UNITED STATES COURT OF APPEALS FOR THE NINTH CIRCUIT
Apr 10, 2014
No. 11-56240 (9th Cir. Apr. 10, 2014)

Opinion

No. 11-56240 D.C. No. 2:03-cv-01142-R-RNB

04-10-2014

EDWARD JONES; et al., Plaintiffs - Appellees, v. CITY OF LOS ANGELES; et al., Defendants - Appellants.


EDWARD JONES; et al., Plaintiffs - Appellees,

v. CITY OF LOS ANGELES; et al., Defendants - Appellants.

No. 11-56240


D.C. No. 2:03-cv-01142-R-RNB

Central District of California,

Los Angeles


ORDER AMENDING

MEMORANDUM DISPOSITION

AND DENYING PETITIONS

FOR REHEARING AND

REHEARING EN BANC

Before: WARDLAW, CLIFTON, and CHRISTEN, Circuit Judges.

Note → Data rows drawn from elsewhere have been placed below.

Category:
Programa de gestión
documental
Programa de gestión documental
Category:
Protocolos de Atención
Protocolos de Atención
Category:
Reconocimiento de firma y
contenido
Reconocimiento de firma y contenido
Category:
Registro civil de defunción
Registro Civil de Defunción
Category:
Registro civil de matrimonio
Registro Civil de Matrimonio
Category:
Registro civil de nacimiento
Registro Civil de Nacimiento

The memorandum disposition filed January 31, 2014, is amended as follows:

At page five, the period at the end of the second sentence is deleted and the following is inserted in its place:

, see Higher Taste, Inc. v. City of Tacoma, 717 F.3d 712, 715 (9th Cir. 2013) (noting that "court-approved actions will suffice [as judicial imprimatur], provided they entail a judicial determination that the claims on which the plaintiff obtains relief are potentially meritorious").

With this amendment, the panel has unanimously voted to deny the petition for rehearing and the petition for rehearing en banc.

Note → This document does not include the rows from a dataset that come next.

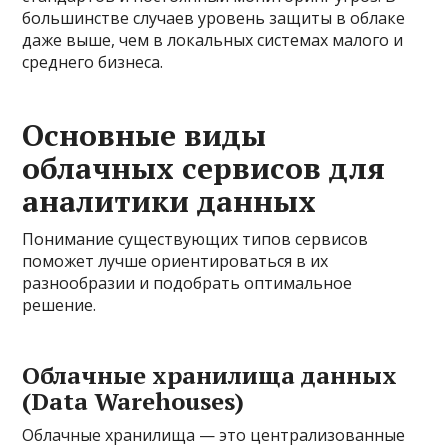
большинстве случаев уровень защиты в облаке
даже выше, чем в локальных системах малого и
среднего бизнеса.
Основные виды
облачных сервисов для
аналитики данных
Понимание существующих типов сервисов
поможет лучше ориентироваться в их
разнообразии и подобрать оптимальное
решение.
Облачные хранилища данных
(Data Warehouses)
Облачные хранилища — это централизованные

The full court has been advised of the petition for rehearing en banc and no judge has requested a vote on whether to rehear this matter en banc. Fed. R. App. P. 35.

The petition for rehearing and the petition for rehearing en banc are DENIED. No further petitions shall be entertained.

IT IS SO ORDERED.

NOT FOR PUBLICATION


AMENDED

MEMORANDUM

This disposition is not appropriate for publication and is not precedent except as provided by 9th Cir. R. 36-3.

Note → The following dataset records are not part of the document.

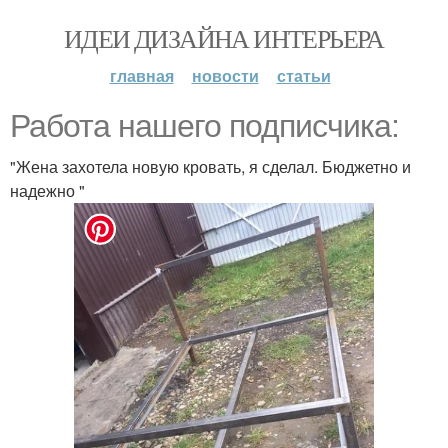
ИДЕИ ДИЗАЙНА ИНТЕРЬЕРА
главная
новости
статьи
Работа нашего подписчика:
"Жена захотела новую кровать, я сделал. Бюджетно и
надежно "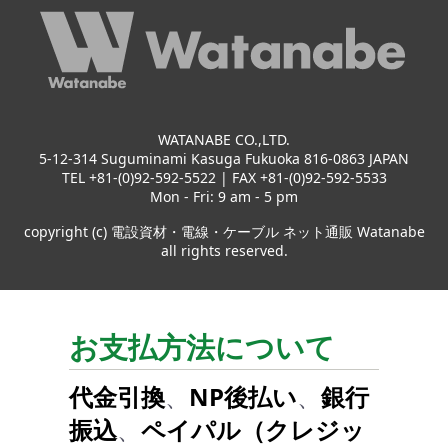
WATANABE CO.,LTD.
5-12-314 Suguminami Kasuga Fukuoka 816-0863 JAPAN
TEL +81-(0)92-592-5522 | FAX +81-(0)92-592-5533
Mon - Fri: 9 am - 5 pm
copyright (c) 電設資材・電線・ケーブル ネット通販 Watanabe
all rights reserved.
お支払方法について
代金引換
、
NP後払い
、
銀行
振込
、
ペイパル（クレジッ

Appeal from the United States District Court

for the Central District of California

Manuel L. Real, District Judge, Presiding


Submitted January 27, 2014

The panel unanimously concludes this case is suitable for decision without oral argument. See Fed. R. App. P. 34(a)(2).

Pasadena, California

Before: WARDLAW, CLIFTON, and CHRISTEN, Circuit Judges.

The City of Los Angeles appeals the district court's order awarding attorneys' fees in the amount of $697,413.00 to Plaintiffs under 42 U.S.C. § 1988 and California Code of Civil Procedure § 1021.5. We have jurisdiction under 28 U.S.C. § 1291, and we affirm.

Because the district court granted the entirety of the attorneys' fees based on the federal claim, we do not address the issue of Plaintiffs' entitlement to fees under California Code of Civil Procedure § 1021.5.

The district court did not abuse its discretion when it ordered, reviewed, and granted Plaintiffs' motion for attorneys' fees upon remand. While the underlying merits appeal was pending in our court, the parties reached a settlement agreement conditioned upon our grant of the parties' joint motion to vacate the opinion we had published, though the mandate had not issued. We granted the motion, dismissed the appeal, and remanded to the district court with instructions to dismiss the underlying action with prejudice. After that mandate issued, we transferred Plaintiffs' motion for attorneys' fees to the district court on November 13, 2007. The district court acted within its discretion when after spreading the mandate, it ordered Plaintiffs to file their motion for attorneys' fees by October 6, 2008, which they timely did. See Fed. R. Civ. P. 54(d)(2)(B)(i) ("Unless a statute or a court order provides otherwise, the motion [for attorneys' fees] must be filed no later than 14 days after the entry of judgment") (emphasis added); see also Comm. for Idaho's High Desert, Inc. v. Yost, 92 F.3d 814, 825 (9th Cir. 1996) ("[A] court can by order provide a different deadline.").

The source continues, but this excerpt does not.